Modi’s choice – ego or empathy

Photo : pmindia.gov.in

The Supreme Court yesterday observed that the govt could have dealt with the crisis in a much better way. There has been lots of posturing by the government and the court was correct in pointing out the manner in which the laws were passed in the parliament. It also asked the govt to keep these laws on hold till the time the issue is sorted.

The current crisis has brought to the fore two very important tenets on which our polity is based – democracy and federalism. 

Democracy provides an environment that respects human rights and fundamental freedoms, and in which the freely expressed will of people is exercised. People have a say in decisions and can hold decision-makers to account. Women and men have equal rights and all people are free from discrimination. It means representation for all and freedom of choice. 

Even the UN which does not advocate for a specific model of government, promotes democratic governance as a set of values and principles that should be followed for greater participation, equality, security and human development. 

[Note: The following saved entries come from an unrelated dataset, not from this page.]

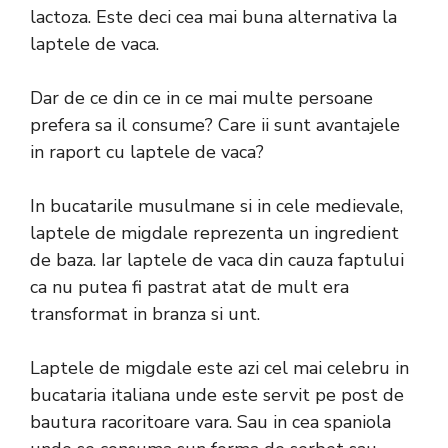
lactoza. Este deci cea mai buna alternativa la
laptele de vaca.
Dar de ce din ce in ce mai multe persoane
prefera sa il consume? Care ii sunt avantajele
in raport cu laptele de vaca?
In bucatarile musulmane si in cele medievale,
laptele de migdale reprezenta un ingredient
de baza. Iar laptele de vaca din cauza faptului
ca nu putea fi pastrat atat de mult era
transformat in branza si unt.
Laptele de migdale este azi cel mai celebru in
bucataria italiana unde este servit pe post de
bautura racoritoare vara. Sau in cea spaniola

In its essence democracy means representation and will of the people. But in the times of Trumpism, democracy is reduced to majoritarianism based on the insecurities created amongst a larger set of people. This insecurity gives the leader the number support but creates fault lines in the society which in due course of time are exploited for political use. Overall representation goes for a toss and the “will” of the majority gets stamped on all. In India we have seen this earlier and now again in the Modi era with CAA – NRC, subjugation of state of Jammu and Kashmir to a union territory and now the three farm laws. Parliamentarian process has been reduced to just the letter and the spirit is completely ignored. 

The other defining feature of our polity is federalism with a unitary bias. In all the debates of the constituent assembly on the topic, it was stressed that the unitary bias was given only because at that time it was important that the centre had all the powers as the unity of the nation had to be established. Had our forefathers wanted a unitary polity, there would not have been any mention of the word federalism. It was their vision that in due course of time, the people of the country would get empowered and the nation tied as one, that in the Union of India we shall have a federal polity.

In the constitution federalism finds its roots in the three lists of schedule 7 – state, centre and the concurrent. The concurrent list empowers the centre to draws laws on the subject as the ones passed by the parliament will overshadow those passed by the state legislatures on the same issue. But the spirit of the law says that the states have to be involved in the discussion and a consensus should be drawn. This again is a practise that has long ago been forsaken. Unitary bias to form a united nation has given way to unitary bias to express power over the constituent states. 

Coming back to the issue of the farmers, the above two tenets with their distorted interpretation start finding resonance. Modi government has reduced democracy to majoritarianism and even giving consideration that marketing of agri produce is in concurrent list, the brazen manner of the farm laws being passed will always raise questions as the markets function differently across the country. Consider MSP. Punjab and Haryana have been the major beneficiaries of the MSP price in wheat and paddy. But this is not the states’ fault. So when a law comes which disturbs the system there are bound to be protests. More so when the laws have been passed by the government on the basis of its strength in the houses without giving due space to deliberation. 

The government, this time, miscalculated its numerical strength in the parliament against the will of the Sikh farmers from Punjab and others from Haryana, Rajasthan and Uttar Pradesh. The protest has been said to be driven by a few who get to be on the losing side. There can be some truth in that also but the issue is not that. The issue is the non accommodative nature of the government in the parliament where the issues were raised but the brutal majority of the numbers numbed any dissent. The result is protest on the streets. 

The “fringe” tried to tarnish the protestors but the sentiments of the people are attached to the farmers. We still view our farmer as the provider who toils hard amongst all the hardships and grows food for us. Nothing can be a more patriotic image than a turbaned Sikh farmer working in his field. The same image gets further haloed when we put him in an army uniform guarding our borders against the enemy. It Is these images that the trolls have not been able to tarnish and on which the government finds itself on the back foot. 

The situation gets further complicated as the PM has thrown his weight behind these laws. Agriculture has been a topic which has been dear to Mr Modi from the start of his governance at the centre. But this time, for the first time, Modi is facing questions to which he doesn’t have straight answers. This is because the problem lies in the process that he follows. Now he can’t find any escape goats on whom to lay the blame. This is a problem which is his own creation. As the Supreme Court pointed out, “ we don’t understand whether the government is the problem or the solution provider “. 

The court was scathing in its remarks and has asked the government to hold the laws or it will do it on its own. It also mentioned that the situation is scary as  number of people are dead. It has asked the government what’s at stake that it can’t take back the laws or put them on hold. 

The answer is the ego of the government and lack of understanding of the two tenets – democracy and federalism. The process is as important as the resultant. It is important to be accommodative in stance and empathetic in understanding. Magnanimity is a virtue that the leaders with big egos lack. Mr Modi needs to understand these points.